Cholesterol esterification during differentiation of mouse erythroleukemia (Friend) cells

Abstract

Cholesterol is an essential constituent of all mammalian cell membranes and its availability is therefore a prerequisite for cellular growth and other functions. Several lines of evidence are now indicating an association between alterations of cholesterol homeostasis and cell cycle progression. However, the role of cholesterol in cell differentiation is still largely unknown. To begin to address this issue, in this study we examined changes in cholesterol metabolism and in the mRNA levels of proteins involved in cholesterol import and esterification (multi-drug resistance, MDR-3) and acylCoA: cholesterol acyltransferase (ACAT) and cholesterol export (caveolin-1) in Friend virus-induced erythroleukemia cells (MELC), in the absence or in the presence of the chemical inducer of differentiation, hexamethylene bisacetamide (HMBA). FBS-stimulated growth of MELC was accompanied by an immediate elevation of cholesterol synthesis and cholesterol esterification, and by an increase in the levels of MDR-3 and ACAT mRNAs. A decrease in caveolin-1 expression was also observed. However, when MELC were treated with HMBA, the inhibition of DNA synthesis caused by HMBA treatment, was associated with a decrease in cholesterol esterification and in ACAT and MDR-3 mRNA levels and an increase in caveolin-1 mRNA. Detection of cytoplasmic neutral lipids by staining MELC with oil red O, a dye able to evidence CE but not FC, revealed that HMBA-treatment also reduced growth-stimulated accumulation of cholesterol ester to approximately the same extent as the ACAT inhibitor, SaH. Overall, these results indicate for the first time a role of cholesterol esterification and of some related genes in differentiation of erythroid cells.

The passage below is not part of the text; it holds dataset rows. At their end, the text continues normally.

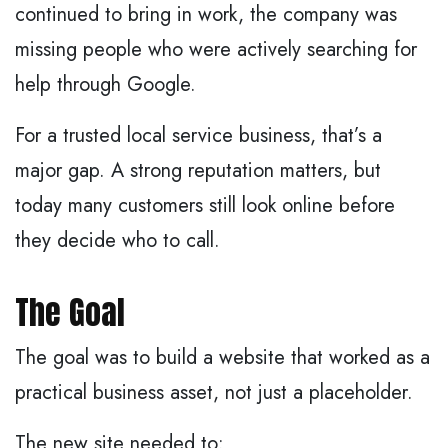
continued to bring in work, the company was
missing people who were actively searching for
help through Google.
For a trusted local service business, that’s a
major gap. A strong reputation matters, but
today many customers still look online before
they decide who to call.
The Goal
The goal was to build a website that worked as a
practical business asset, not just a placeholder.
The new site needed to:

Keywords: cholesterol; cholesterol esterification; differentiation.; erythroleukemia.

Figure 1

Time course of cell growth, ³H-thymidine incorporation and protein content in murine erythroleukemia cells (MELC) in presence or absence of hexamethylene bisacetamide (HMBA). MELC cells were seeded at a density of 1×10⁵ cells/mL and stimulated to growth by adding 10% FCS. At the indicated times A) cell number, B) ³H-thymidine incorporation and C) protein content were determined as described in Materials and Methods. Data are mean±Standard Error of three independent experiments, each performed in triplicate. *Indicates statistically significant (P<0.05) compared with MELC.

Figure 2

Time course of ¹⁴C-acetate incorporated into A) free cholesterol, B) colesterol esters and C) 14C-oleate incorporation into Colesterol Esters of murine erythroleukemia cells (MELC) in presence or absence of hexamethylene bisacetamide (HMBA). MELC cells were seeded at a density of 1×10⁵ cells/mL and stimulated to growth by adding 10% FCS ¹⁴C-acetate and ¹⁴C-oleate were added 3 h before each time point. MELC were harvested every 24 h for a total period of 96 h. Data are mean±Standard Error of three independent experiments, each performed in triplicate. *Indicates statistically significant (P<0.05) compared with MELC.

Figure 3. Multidrug Resistance (MDR-1), Acyl-coenzyme A: Cholesterol Acyl Transferase (ACAT-1) and Caveolin-1 mRNA levels in murine erythroleukemia cells (MELC) and hexamethylene bisacetamide (HMBA)-induced MELC. The figure shows representative autoradiograms of MDR-1, ACAT-1, caveolin-1 (Cav-1) and β-actin mRNA in MELC and in HMBA treated MELC. Reverse transcription-polymerase chain reaction analysis was performed as described in Materials and Methods.

Figure 4

Relative levels of Acyl-coenzyme A: Cholesterol AcylTransferase (ACAT-1), Multidrug Resistance (MDR-3) and Caveolin-1 (C) mRNA in murine erythroleukemia cells (MELC). Reverse transcription-polymerase chain reaction analysis was performed for three independent experiments. Relative levels of A) ACAT-1, B) MDR-3 and C) Caveolin-1 (Cav-1) mRNA were normalized to the corresponding β-actin levels and expressed as percentage.

Figure 5

Photographs of murine erythroleukemia cells (MELC) cultures with or without treatment with hexamethylene bisacetamide (HMBA) and acyl amide ACAT inhibitor (SaH). A) Microphotographs taken by using an inverted microscopy of untreated or HMBA and SaH treated- MELC 72 h after culture. B) Microphotograpfs of the above cell cultures examined by inverted microscopy stained with ORO for neutral lipids and counter-stained with hematoxylin for nuclei.